URL is on Google, but has issues
It can appear in Google Search results (if not subject to a manual action or removal request). However, some issues prevent it from being eligible for all enhancements. [Learn more (URL Inspection Tool - Search Console Help)
My forum’s welcome page is one of the pages that they complain about – it refers to user pages (e.g. this one) that are “Indexed, though blocked by robots.txt”.
I am using the normal Docker-based Discourse setup – it’s behind nginx for SSL purposes.
Any ideas what’s happening here? I’ve upgraded Discourse and set an additional test in the search console, but the problem still persists.
This one is odd @codinghorror we saw the same thing with Bing on the user pages, should we just add that magic noindex meta tag here to double ensure user pages do not sneak in to indexes?
People on here keep asking for MORE SEO JUICE and INTERLINKING every so often and I honestly can’t think of anything better along those lines than linking to the most-liked posts + recent posts you’ve made.
Also, a forum user page is a valid search result for someone who wants to see your recent posts.
To put it another way: from Google’s perspective, internal links out of user pages are a pretty great page rank signal and this is them saying “hey it would be nice if you could let us use these”
We did the “please index the user page” conversation so many times though… in fact, to be honest, I think even mentioning this automatically raises the blood temperature in Jeff’s head automatically by 10 degrees.

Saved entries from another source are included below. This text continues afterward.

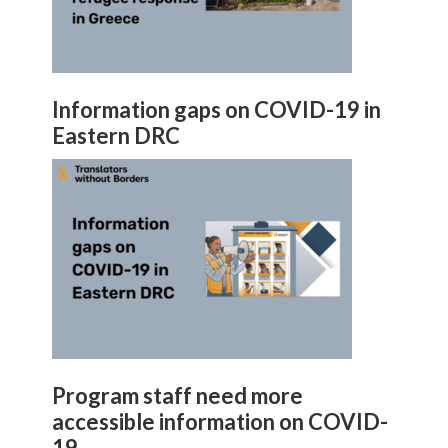
Information gaps on COVID-19 in
Eastern DRC
Program staff need more
accessible information on COVID-
19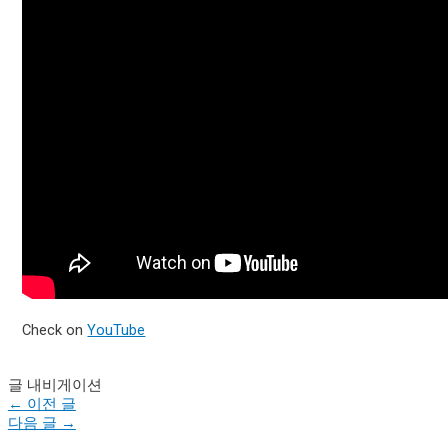
Check on
YouTube
글 내비게이션
←
이전 글
다음 글
→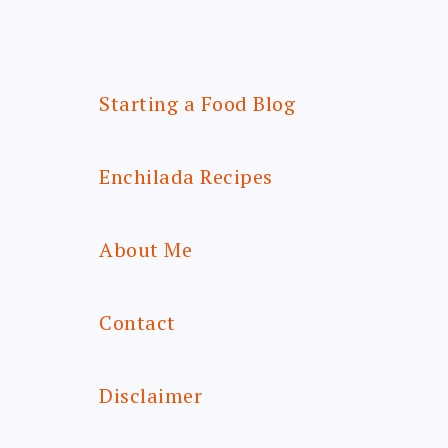
Starting a Food Blog
Enchilada Recipes
About Me
Contact
Disclaimer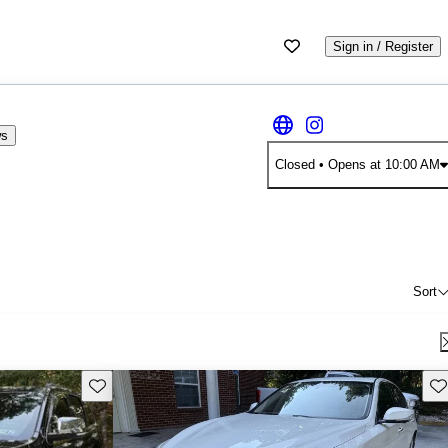
Sign in / Register
ws
Closed
• Opens at 10:00 AM
Sort
Save this listing
Sav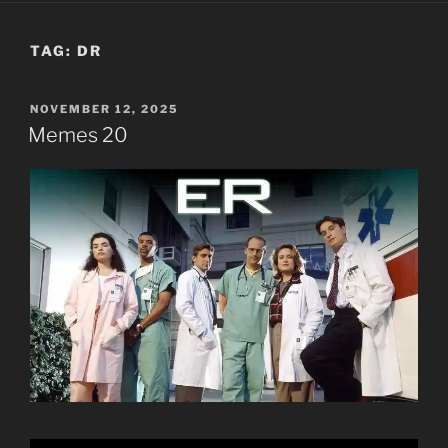
TAG:
DR
POSTED
NOVEMBER 12, 2025
ON
Memes 20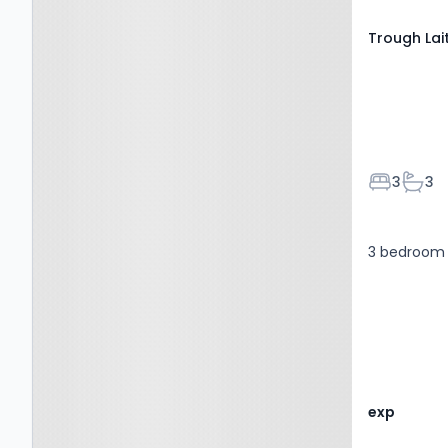
Trough Lai
Bedroom
Bath
3
3
3 bedroom 
exp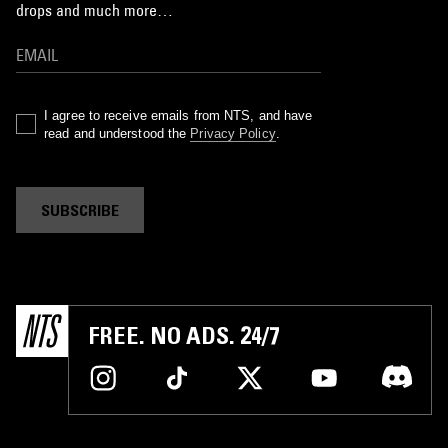
drops and much more…
I agree to receive emails from NTS, and have
read and understood the
Privacy Policy
.
SUBSCRIBE
FREE. NO ADS. 24/7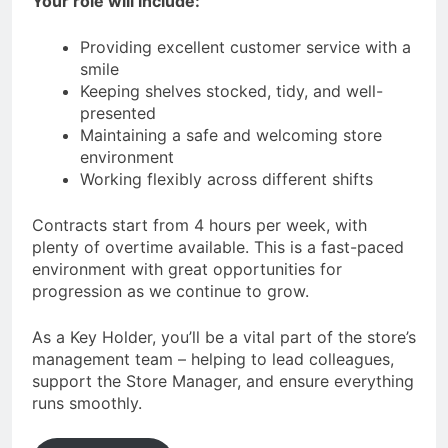
Your role will include:
Providing excellent customer service with a
smile
Keeping shelves stocked, tidy, and well-
presented
Maintaining a safe and welcoming store
environment
Working flexibly across different shifts
Contracts start from 4 hours per week, with
plenty of overtime available. This is a fast-paced
environment with great opportunities for
progression as we continue to grow.
As a Key Holder, you’ll be a vital part of the store’s
management team – helping to lead colleagues,
support the Store Manager, and ensure everything
runs smoothly.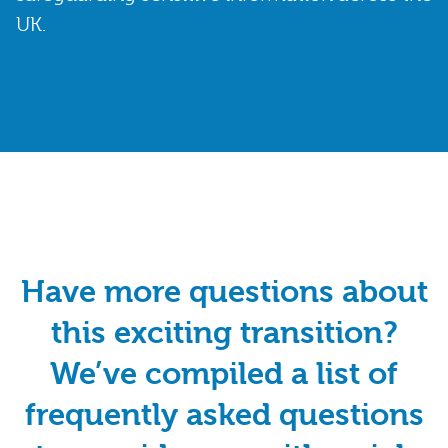
UK.
Have more questions about
this exciting transition?
We’ve compiled a list of
frequently asked questions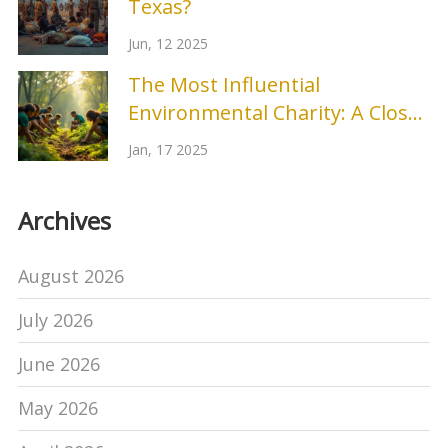
Texas?
Jun, 12 2025
The Most Influential
Environmental Charity: A Closer
Look
Jan, 17 2025
Archives
August 2026
July 2026
June 2026
May 2026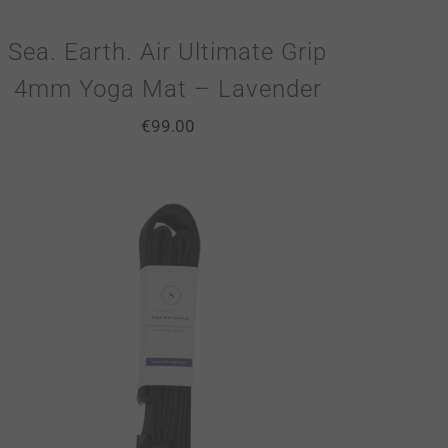
Sea. Earth. Air Ultimate Grip
4mm Yoga Mat – Lavender
€
99.00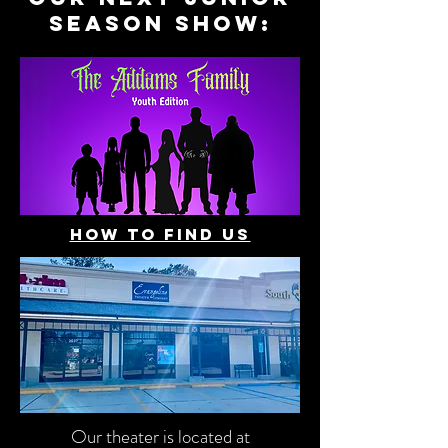
season show:
how to find us
Our theater is located at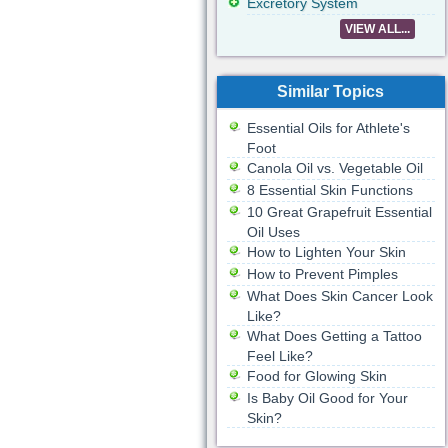
Excretory System
VIEW ALL...
Similar Topics
Essential Oils for Athlete's
Foot
Canola Oil vs. Vegetable Oil
8 Essential Skin Functions
10 Great Grapefruit Essential
Oil Uses
How to Lighten Your Skin
How to Prevent Pimples
What Does Skin Cancer Look
Like?
What Does Getting a Tattoo
Feel Like?
Food for Glowing Skin
Is Baby Oil Good for Your
Skin?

Let’s keep this focused on just properly excluding the user page so we can stop dealing with … “oh you excluded the user page but did not exclude it for realz complaint”.
As someone that has been a moderator for several years and seen countless examples of what I call “profile spam” I beg, please no.
To this day there are a large number of account registrations every day, the members reading no posts, making no posts, but populating their profile to advertise a business. And this with profiles that are only visible to other registered members. I can only imagine this would become even more of a problem than it already is if they became indexable.
True, there might be some value in exposing links to posts to search engines, but they are already exposed elsewhere and don’t need to be also exposed from profile pages.
EDIT
trust level 2 and above could work. By the time a member makes it to trust level 2 they can be, ermm, more trustworthy.
Using the noindex tag is the right thing anyway, as far as I understand: The discussion is about whether we want Google to index the user pages, but robots.txt does not prevent indexing:
You should not use robots.txt as a means to hide your web pages from Google Search results.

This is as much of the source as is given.